Who is this counter-revolutionary Trotskyist who smuggled his anti-Leninist views into the official organ of the Communist Party of America under the guise of a famine relief article? As we have said, it was Roger B. Nelson. And who is Roger B. Nelson? He is, or was – it is not much of a secret today – Jay Lovestone, yes, the same Jay Lovestone whom we quoted above. And if the revolution could not be accomplished successfully in “any one country” by the forces of the proletariat of that country alone, why did not Lovestone, in September 1921, tell the Russian workers – in line with his arguments of September 1931 – that they “have no reason for maintaining power”?

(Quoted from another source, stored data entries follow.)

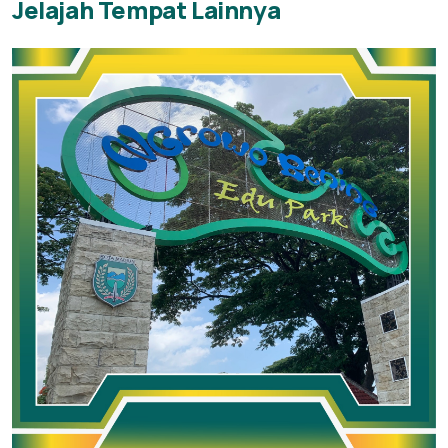
Jelajah Tempat Lainnya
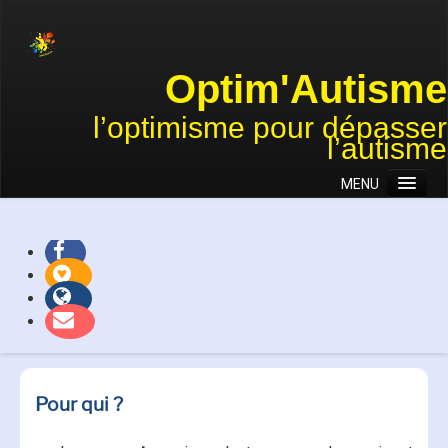
Optim'Autisme
l’optimisme pour dépasser
l’autisme
MENU
Accueil
Association
Approches
Actions et projets
Témoignages
Nous soutenir
Pour qui ?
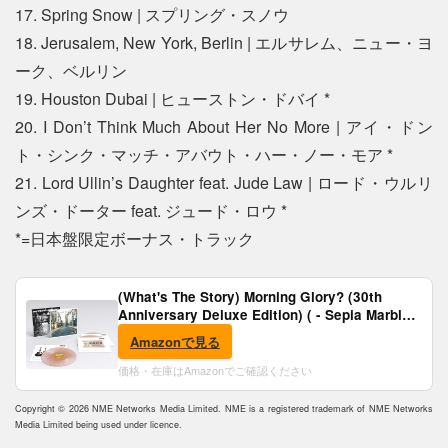
17. Spring Snow | スプリング・スノウ
18. Jerusalem, New York, Berlin | エルサレム、ニュー・ヨ
ーク、ベルリン
19. Houston Dubai | ヒューストン・ドバイ *
20. I Don’t Think Much About Her No More | アイ・ドン
ト・シンク・マッチ・アバウト・ハー・ノー・モア *
21. Lord Ullin’s Daughter feat. Jude Law | ロード・ウルリ
ンズ・ドーター feat. ジュード・ロウ *
*=日本盤限定ボーナス・トラック
(What's The Story) Morning Glory? (30th
Anniversary Deluxe Edition) ( - Sepia Marble
Vinyl) [Analog]
Amazonで見る
価格・在庫はAmazonでご確認ください
Copyright © 2026 NME Networks Media Limited. NME is a registered trademark of NME Networks
Media Limited being used under licence.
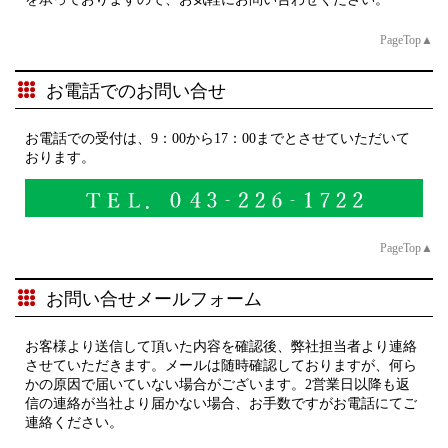
PageTop▲
お電話でのお問い合せ
お電話での受付は、9：00から17：00までとさせていただいて
おります。
PageTop▲
お問い合せメールフォーム
お客様より送信して頂いた内容を確認後、弊社担当者より連絡
させていただきます。メールは随時確認しておりますが、何ら
かの原因で届いていない場合がございます。2営業日以降も返
信の連絡が当社より届かない場合、お手数ですがお電話にてご
連絡ください。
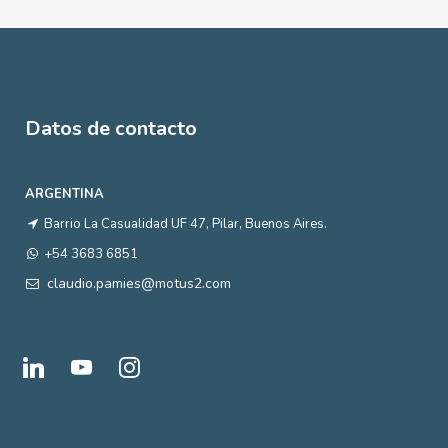
Datos de contacto
ARGENTINA
Barrio La Casualidad UF 47, Pilar, Buenos Aires.
+54 3683 6851
claudio.pamies@motus2.com
linkedin
youtube
instagram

But is it not possible that this was a momentary “Trotskyist” aberration of one individual? Let us look further in the same issue of The Communist, and on page five we find an article The Third Congress written by “James A. Marshall, Delegate Communist Party of America” who, after speaking of “Lenin, Trotsky and other irreproachable leaders” (he changed his mind about that later), writes:

“Soviet Russia cannot exist as an isolated state within a capitalist world.” [Name of a name! Trotsky was expelled for saying no more than that! ] “This is the problem. Two solutions are possible. One puts the burden of the action upon the revolutionary working class outside of Russia. The other must be carried out by the workers of Russia. The first is the overthrow of capitalism in the countries of Europe or America, and the establishment of a proletarian dictatorship there. The other is a method to break the deadly economic isolation of Russia. It waited until it could wait no longer.” [Why did it have to wait if Lenin “in 1915” said that they need fear no isolation because they could build socialism with their own forces?] “It now proposes to break the unbearable economic isolation. The concessions policy is one of the methods of doing it.”

And who is this Trotskyist No. 2? Is he Cannon or Swabeck? No. At the risk of producing the rupture of a blood vessel, we must point out that James A. Marshall was and is Lovestone’s bosom friend of yesterday – Max Bedacht, member of the Political Bureau of the party today and professional Trotsky killer.

But perhaps we have before us only two individual aberrations? Not at all. In The Communist, official organ of the United Communist Party of America (both Lovestone and Bedacht were members of its Central Committee), No. 5, for August 15, 1920, we read the following official pronouncement, presumably representing the standpoint of the whole party, unless Lovestone’s and Bedacht’s protests were concealed by the other “Trotskyists”:

“The Soviets will realize that the theoretical deduction from the facts of the struggle between capitalism and communism, that a proletarian state cannot exist in a capitalist world, must be followed in practise and that Soviet Russia can only preserve itself by developing the Russian revolution into the world revolution. Soviet Russia will stand or fall as the revolution in that country becomes, or does not become the world revolution.”

Cannot even exist! Can only preserve itself! But what about building up a complete national socialist society with their own forces, without “developing the Russian revolution into the world revolution”? Where was Stalin to put the quietus on such arrant Trotskyism? Where was Bucharin? Where was Bedacht? And Lovestone? The horrible truth is that they were all, all, “Trotskyists” in those days ...

* * * *

There is no exact record of when Lovestone was converted. He may tell us some day what caused him to see the light and when. But we doubt it. He appears to be too busy dividing his tongue between Stalin’s boots in Moscow and Muste’s in the United States.